Hannah Horvath disait à ses parents qu’elle était « la voix d’une génération » dans le pilote de Girls. Lorde, Néozélandaise de 17 ans, est loin de se prétendre comme telle. Mais une chose est sûre, c’est qu’elle demande l’attention : il n’y a pas sa (pourtant très photogénique) bouille sur la pochette, juste un titre en capitales : Pure Heroine. Des titres destinés à être addictifs jusqu’à l’overdose, donc. À moins que Lorde soit l’héroïne de son premier album, pourfendeuse de l’ennui de son adolescence. Sans surprise, l’opus est construit autour du single « Royals », pièce-maîtresse irrésistible et destroy bâtie sur une rythmique de « trap music » que n’aurait pas renié un rappeur d’Atlanta en devenir.

Pure Heroine est un produit carré, loin d’être préfabriqué ou travaillé en studio. Joel Little, moitié du duo new-wave Kids From 88, prend garde à ne pas trop surcharger les compositions. Lorde reste bien au centre, accompagnée ici et là d’un breakbeat hip-hop simple (« Team ») ou d’une pulsation sourde et acérée (« Ribs »). Qu’on ne se fie pas à sa voix angélique, la gouaille de Lorde est bien l’intérêt de Pure Heroine et ce qui permet à l’artiste de tenir sur ses deux pattes. « Glory and Gore » donne le ton, elle vient pour en découdre.

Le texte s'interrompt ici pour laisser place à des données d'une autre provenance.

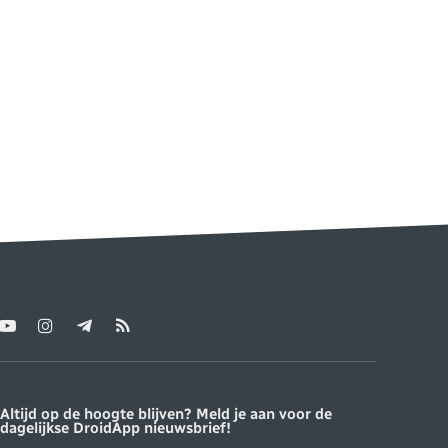
YouTube
Instagram
Telegram
RSS
ter)
Altijd op de hoogte blijven? Meld je aan voor de
dagelijkse DroidApp nieuwsbrief!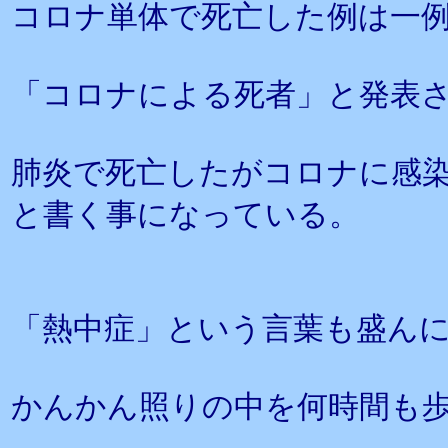
コロナ単体で死亡した例は一
「コロナによる死者」と発表
肺炎で死亡したがコロナに感
と書く事になっている。
「熱中症」という言葉も盛ん
かんかん照りの中を何時間も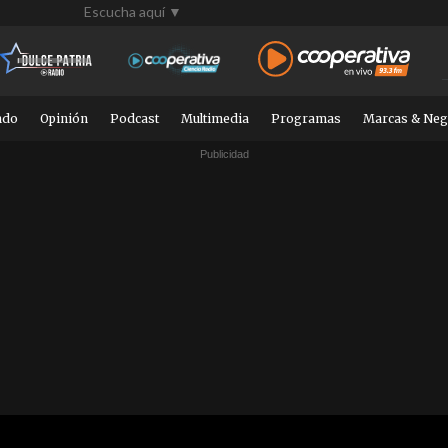
Escucha aquí ▼
ndo
Opinión
Podcast
Multimedia
Programas
Marcas & Neg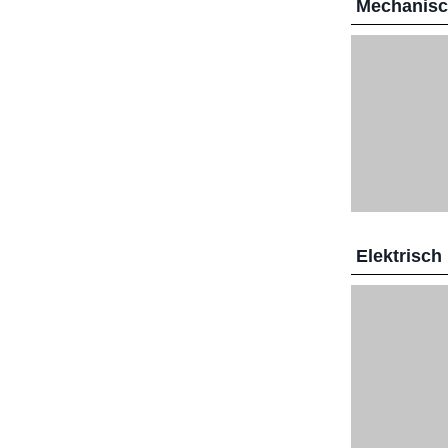
Mechanis
Elektrisch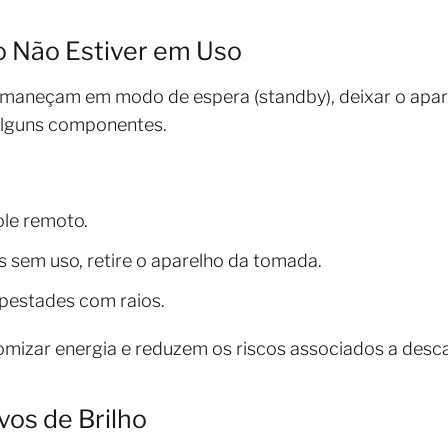
o Não Estiver em Uso
maneçam em modo de espera (standby), deixar o apar
alguns componentes.
ole remoto.
 sem uso, retire o aparelho da tomada.
pestades com raios.
mizar energia e reduzem os riscos associados a desca
vos de Brilho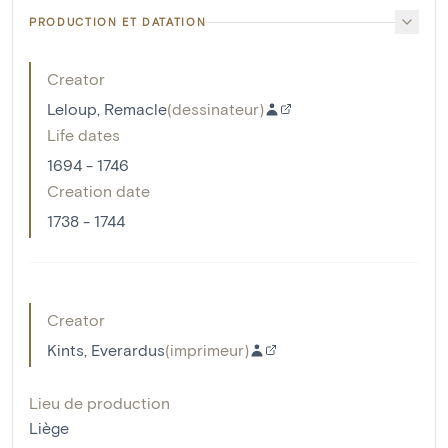
PRODUCTION ET DATATION
Creator
Leloup, Remacle
(
dessinateur
)
Life dates
1694 - 1746
Creation date
1738 - 1744
Creator
Kints, Everardus
(
imprimeur
)
Lieu de production
Liège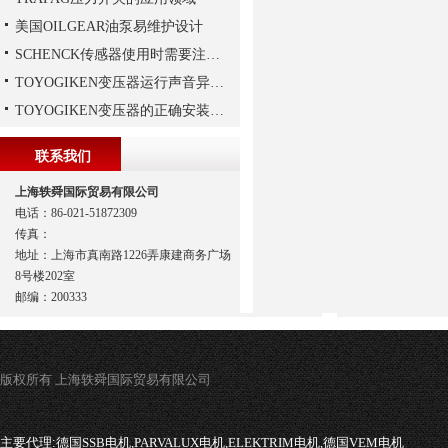
美国OILGEAR油泵易维护设计
SCHENCK传感器使用时需要注意这些
TOYOGIKEN变压器运行声音异常的判断方法
TOYOGIKEN变压器的正确安装方式
联系我们
上海轶舜国际贸易有限公司
电话：86-021-51872309
传真：
地址：上海市真南路1226弄康建商务广场
8号楼202室
邮编：200333
版权所有 上海轶舜国际贸易有限公司
主要代理:
德国SSB电机,PARVALUX电机,ELEKTRIM电机,德国VEM电机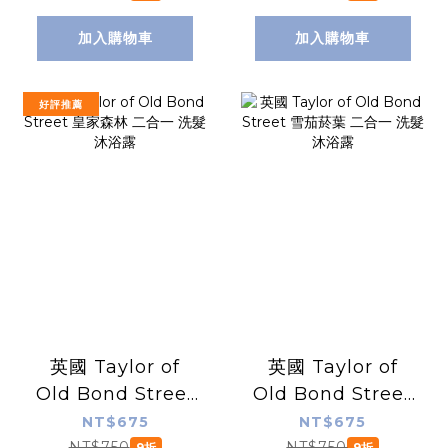
加入購物車
加入購物車
好評推薦
英國 Taylor of
英國 Taylor of
Old Bond Street
Old Bond Street
皇家森林 二合一 洗
雪茄菸葉 二合一 洗
NT$675
NT$675
NT$750
NT$750
9折
9折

Lorde n’a pas les dents blanches (« White Teeth Teens ») ou le tempérament facile, et assène sur « Tennis Court », le titre le plus stylistiquement proche de « Royals » : « Soon I’ll be getting on my first plane/I’ll be seeing the veins of my city like they do in space ». Un refrain où elle s’autoproclame reine de beauté en pleurs, probablement juste avant une vengeance façon Carrie. N’empêche que notre Héroïne fait sentir le poids de ses jeunes années, et on a l’impression que ses limites vocales sont souvent atteintes : sa déclamation prend ses atours de récitation sur certains titres. Qu’à cela ne tienne : sur une dizaine de singles, Pure Heroine nous présente une Kiwi qui semble tourner en rond, avec des flirts qui vont et viennent (« 400 Lux »), mais va quelque part.

Play it : « 400 Lux », « A World Alone »

Skip it : « Buzzcut Season », « Still Sane »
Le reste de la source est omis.